A significant theme is transformation. Much like The Tooth Fairy in Red Dragon, Buffalo Bill is looking to transcend himself into something new. In this case, becoming a woman, in the sense of wearing a female body made from human skin – but more about that later.
He also places a death’s head moth into a few of the victim’s throats. This is further expanded on by his interest in their own metamorphosis from larva to moth.
His first victim, after killing his grandparents, Frederica Bimmel also wanted to undergo her own transformation. Due to her size, she believed that losing weight would make her more attractive, just as the pop-stars on her wall were.
Even when Gumb, Bill’s real name, captured her, and left her to starve in his pit, she still sent him love notes believing he loved her back. This shows the level of loneliness she suffered from, and how much change she needed to undergo to find a meaningful relationship.
Finally, Clarice is also going through a more linear change. She’s on course to become a qualified police officer, providing she passes all her exams.

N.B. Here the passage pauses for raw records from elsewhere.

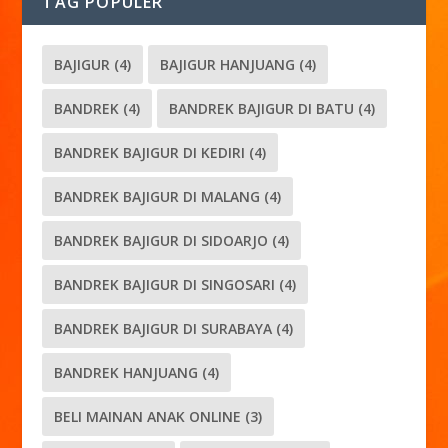
TAG POPULER
BAJIGUR
(4)
BAJIGUR HANJUANG
(4)
BANDREK
(4)
BANDREK BAJIGUR DI BATU
(4)
BANDREK BAJIGUR DI KEDIRI
(4)
BANDREK BAJIGUR DI MALANG
(4)
BANDREK BAJIGUR DI SIDOARJO
(4)
BANDREK BAJIGUR DI SINGOSARI
(4)
BANDREK BAJIGUR DI SURABAYA
(4)
BANDREK HANJUANG
(4)
BELI MAINAN ANAK ONLINE
(3)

Due to work involving Lecter, and tracking Buffalo Bill, this goal takes a back seat, with Clarice showing greater empathy for the victims than her own desires.
It could also be paralleled with her own nightmares of the screaming lambs.
In a way, it makes sense that if she can bring the serial killer to justice, and possibly rescue the last victim, Catherine Martin, she’d be able to bring herself peace. However, Lecter warns her that this approach will always fail because it still doesn’t address her own internal conflicts.
Hannibal seems to be the only character content with who he is, but not necessarily where he is (in prison).
Clarice is often looked down upon for being a woman within a heavily male-environment. All those around her, especially her superiors, are men who have little respect for women.
Dr Chilton, head of the psychiatric facility housing Lecter, even comments on the reason why he feels Clarice was sent to see Lecter instead of a more skilled officer; “A young woman to ‘turn him on,’ I believe you call it. I don’t believe Lecter’s seen a woman in several years.”
Similarly, Clarice and Gumb are on opposite ends of the scale.
Clarice wants to be taken seriously as a female police officer, sick of men leering over her. In contrast, Gumb intends to become a woman, desired by those around him.
One of Gumb’s alternate motives could be his determination to become his mother.
She’s mentioned, through Lecter who had counselling sessions with Gumb prior, that she was an aspiring actress. This dream fell apart when she had baby Jame, often blaming him for her own failure. She’s seen as an alcoholic prostitute, who misspelt James on his birth certificate.
It wouldn’t be a stretch to think that by becoming a woman and imitating his mother, he could play the role he believes she should have.
Lecter mentions to Clarice that, “Billy [Buffalo Bill] was not born a criminal, but made one by years of systematic abuse.”
Another elevation in this book is the ability it gives the reader to see the world from both perspectives; crime fighter and criminal – all struggling with their own pains and aspirations.
My favourite part is definitely the scenes involving Hannibal inside of his mobile cage. I won’t spoil it, but it’s both deceptive and gruesome.
Thomas Harris has managed to build upon his first book, creating a villain that’s not only violently horrific but equally interesting. It’s no wonder Hannibal Lecter is now seen as a mainstay in the world of fictional killers.
The Silence of the Lambs is a highly-detailed piece that leaves little to the imagination on the visual aspect, but much to interpretation on a psychological level.
Having Lecter in a more significant role, compared to the previous book, he’s able to offer more insight into the character’s psyche, including that of Clarice’s.